Assignment >> Find how many lines in the material hold the word "yorumu", then state that number and nothing more.

Data to use >>
—————

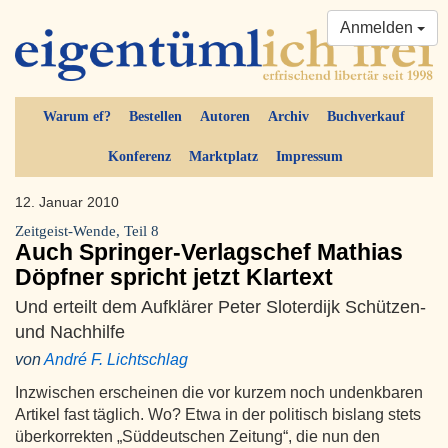
Anmelden
Warum ef?
Bestellen
Autoren
Archiv
Buchverkauf
Konferenz
Marktplatz
Impressum
12. Januar 2010
Zeitgeist-Wende, Teil 8
Auch Springer-Verlagschef Mathias
Döpfner spricht jetzt Klartext
Und erteilt dem Aufklärer Peter Sloterdijk Schützen-
und Nachhilfe
von
André F. Lichtschlag
Inzwischen erscheinen die vor kurzem noch undenkbaren
Artikel fast täglich. Wo? Etwa in der politisch bislang stets
überkorrekten „Süddeutschen Zeitung“, die nun den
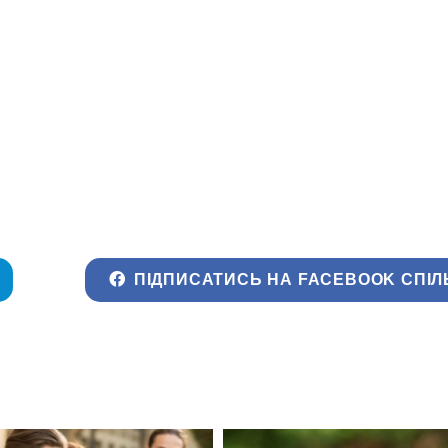
ПІДПИСАТИСЬ НА FACEBOOK СПІЛ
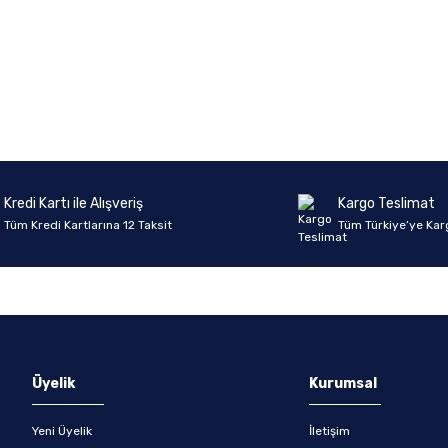
onularda yetersiz gördüğünüz noktaları öneri formunu kullanarak tarafımıza 
Ürün hakkında henüz soru sorulmamış.
Bu ürüne ilk yorumu siz yapın!
Sitemize ilk yorumu siz yapın!
Deneyimini Paylaş
Yorum Yaz
Soru Sor
Kredi Kartı ile Alışveriş
Kargo Teslimat
Tüm Kredi Kartlarına 12 Taksit
Tüm Türkiye’ye Kar
Gönder
Üyelik
Kurumsal
Yeni Üyelik
İletişim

—————

Solution below >> 2